— What you are asked to do —
All lines at or after the one containing "Oracle E-Business Suite, versions", up to the last line of the material, must be repeated exactly, and no others.

— Source data —
== == ==
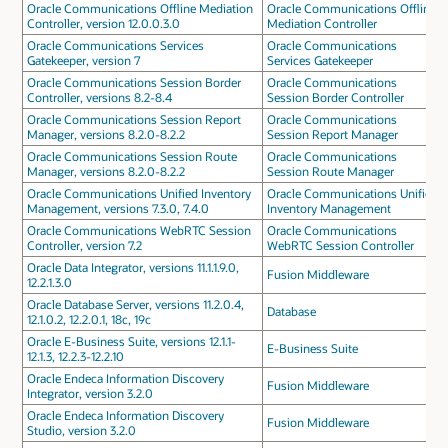
Oracle Communications Offline Mediation
Oracle Communications Offline
Controller, version 12.0.0.3.0
Mediation Controller
Oracle Communications Services
Oracle Communications
Gatekeeper, version 7
Services Gatekeeper
Oracle Communications Session Border
Oracle Communications
Controller, versions 8.2-8.4
Session Border Controller
Oracle Communications Session Report
Oracle Communications
Manager, versions 8.2.0-8.2.2
Session Report Manager
Oracle Communications Session Route
Oracle Communications
Manager, versions 8.2.0-8.2.2
Session Route Manager
Oracle Communications Unified Inventory
Oracle Communications Unified
Management, versions 7.3.0, 7.4.0
Inventory Management
Oracle Communications WebRTC Session
Oracle Communications
Controller, version 7.2
WebRTC Session Controller
Oracle Data Integrator, versions 11.1.1.9.0,
Fusion Middleware
12.2.1.3.0
Oracle Database Server, versions 11.2.0.4,
Database
12.1.0.2, 12.2.0.1, 18c, 19c
Oracle E-Business Suite, versions 12.1.1-
E-Business Suite
12.1.3, 12.2.3-12.2.10
Oracle Endeca Information Discovery
Fusion Middleware
Integrator, version 3.2.0
Oracle Endeca Information Discovery
Fusion Middleware
Studio, version 3.2.0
== == ==
— Answer box —
Oracle E-Business Suite, versions 12.1.1-
E-Business Suite
12.1.3, 12.2.3-12.2.10
Oracle Endeca Information Discovery
Fusion Middleware
Integrator, version 3.2.0
Oracle Endeca Information Discovery
Fusion Middleware
Studio, version 3.2.0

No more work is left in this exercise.